Then I stumbled on an article about burnout among millennials a friend had posted. Even though I am not a millennial, it very much resonates with me. That constant drive to keep moving, to do more and more, is all too familiar. That’s the other thing about trauma: We’re basically told to just move on from it and return to a normal life. As if that were possible. I left my husband (fearing for my life!!!) and then had to raise a child (who wasn’t even 1 years old then) by myself while fighting off constant court challenges from the by then ex. While I had the privilege of having financial resources (which is HUGE!), I also lived with the expectations that I’ll get a “good education” and then a “good job,” expectations I tried to meet for a couple decades. When I quite this track 10 years or so later, shortly before collapsing, I was in school working toward a (second) masters degree with no chance of actually earning a living doing what I love – writing – because I don’t have the connections. Most recently, I quit another job that I had grown to hate and instead of recovering from that, I organized a cross-continental move. Landing in my new home, I was confronted with the death of my aunt (who died the night I had arrived), and just kept going (mourning? No time!). And someone wondered why I wasn’t looking happy?! After that comment, I wrecked my brain why I still wasn’t happy – adding the burden of being happy… Now I’ve started a 3-year training program that so far has been utterly disappointing – and I wonder why I fall apart when the R. Kelly crap is bringing up my own past and I have a hard time dealing with it?!? There’s nothing left in that resiliency jar because on top of all this, I am also trying to do my part to stave off political disaster (guilt-tripping myself for not doing enough to boot).
Ooph. Just writing that was exhausting!
Although, just like Anne Helen Petersen, the author of the article, I feel a sense of relief having written this, having admitted to what I had been pushing aside: I am burned out! (How can I be burned out, I had been telling myself, when I only work 20 hours/week?) Unlike her, I won’t get paid for my insight(s), though, so I have to figure out how to find other ways to live. A search that, ironically, probably has added to my burnout for I have to find something earth-shattering, something that’ll really change the world, or else I’ll remain a failure. Or so I have learned to tell myself.

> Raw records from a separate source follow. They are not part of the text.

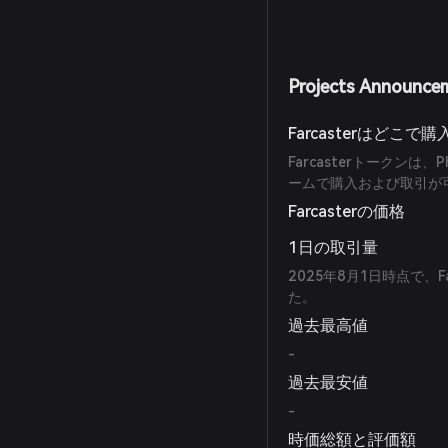
Projects Announce
Farcasterはどこ
Farcasterトークンは
ームで購入および取引が
Farcasterの価格
1日の取引量
2025年8月1日時点で、F
た。
過去最高値
-
過去最安値
-
時価総額と評価額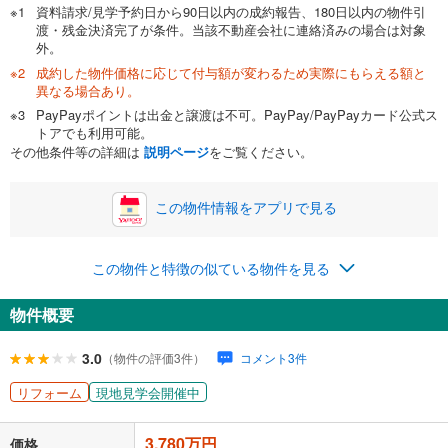
資料請求/見学予約日から90日以内の成約報告、180日以内の物件引
渡・残金決済完了が条件。当該不動産会社に連絡済みの場合は対象
外。
成約した物件価格に応じて付与額が変わるため実際にもらえる額と
0万円
3,780万円
異なる場合あり。
自己資金から住宅購入にかけられる金額を入力してくださ
PayPayポイントは出金と譲渡は不可。PayPay/PayPayカード公式ス
い。一般的には物件価格の2割までが目安です。
万円
トアでも利用可能。
ボーナス
閉じる
/回
その他条件等の詳細は
説明ページ
をご覧ください。
この物件情報をアプリで見る
0円
3,780万円
年2回払いを想定しています。毎月の返済額に加えて、ボー
この物件と特徴の似ている物件を見る
ナス時の増額分（1回分）を入力してください。
ボーナス払いの限度額は金融機関によって異なります。
物件概要
131,223
円
/月
月々の返済額
閉じる
ローン返済額
98,123
円
（頭金比率
0
%
）
3.0
（物件の評価3件）
コメント3件
＋修繕積立金
14,500
円
＋管理費
18,600
円
リフォーム
現地見学会開催中
「金利」については、ご利用を予定されている金融機関等にご確認の
3,780万円
上、ご自身での入力をお願いいたします。初期設定で自動入力されてい
価格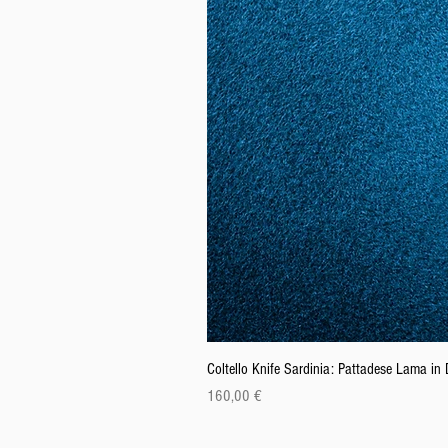
Coltello Knife Sardinia: Pattadese Lama i
Cena
160,00 €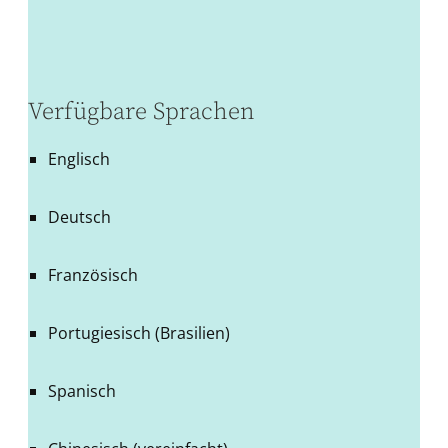
Verfügbare Sprachen
Englisch
Deutsch
Französisch
Portugiesisch (Brasilien)
Spanisch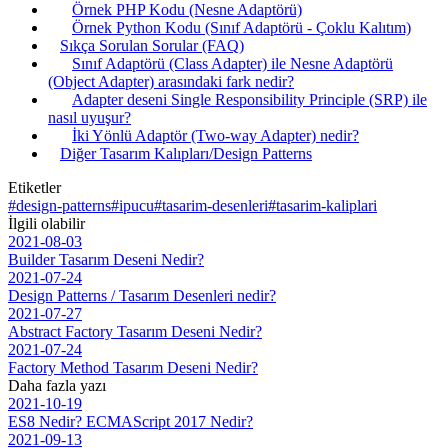
Örnek PHP Kodu (Nesne Adaptörü)
Örnek Python Kodu (Sınıf Adaptörü - Çoklu Kalıtım)
Sıkça Sorulan Sorular (FAQ)
Sınıf Adaptörü (Class Adapter) ile Nesne Adaptörü
(Object Adapter) arasındaki fark nedir?
Adapter deseni Single Responsibility Principle (SRP) ile
nasıl uyuşur?
İki Yönlü Adaptör (Two-way Adapter) nedir?
Diğer Tasarım Kalıpları/Design Patterns
Etiketler
#design-patterns
#ipucu
#tasarim-desenleri
#tasarim-kaliplari
İlgili olabilir
2021-08-03
Builder Tasarım Deseni Nedir?
2021-07-24
Design Patterns / Tasarım Desenleri nedir?
2021-07-27
Abstract Factory Tasarım Deseni Nedir?
2021-07-24
Factory Method Tasarım Deseni Nedir?
Daha fazla yazı
2021-10-19
ES8 Nedir? ECMAScript 2017 Nedir?
2021-09-13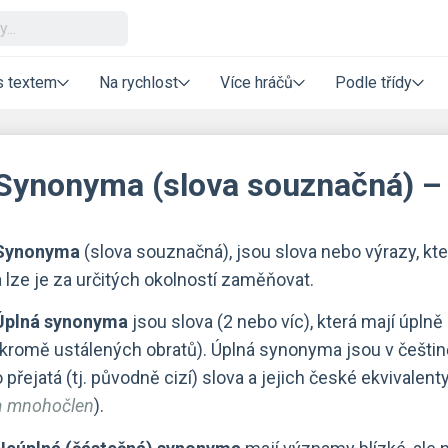
s textem
Na rychlost
Více hráčů
Podle třídy
Synonyma (slova souznačná) – 2
Synonyma
(slova souznačná), jsou slova nebo výrazy, k
a lze je za určitých okolností zaměňovat.
Úplná synonyma
jsou slova (2 nebo víc), která mají úplně
(kromě ustálených obratů). Úplná synonyma jsou v češtin
o přejatá (tj. původně cizí) slova a jejich české ekvivalent
a mnohočlen
).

Again, I wonder how so many of the things Petersen attributes to millennials have plagued me for so long. Maybe it’s because I lived in the center of optimization – the San Francisco Bay Area – or maybe it’s that I am a bit of a canary in the white patriarchal coal mine that is our culture. Culture, I am learning, is independent of country. Germany has a culture (setting aside more typical German things, like Reibekuchen or Spätzle) that is oh too similar to the U.S.: Rape culture; white supremacy; patriarchy; capitalism. There’s no moving away from it. Maybe there is a way to change that, though, something I am even more interested in now.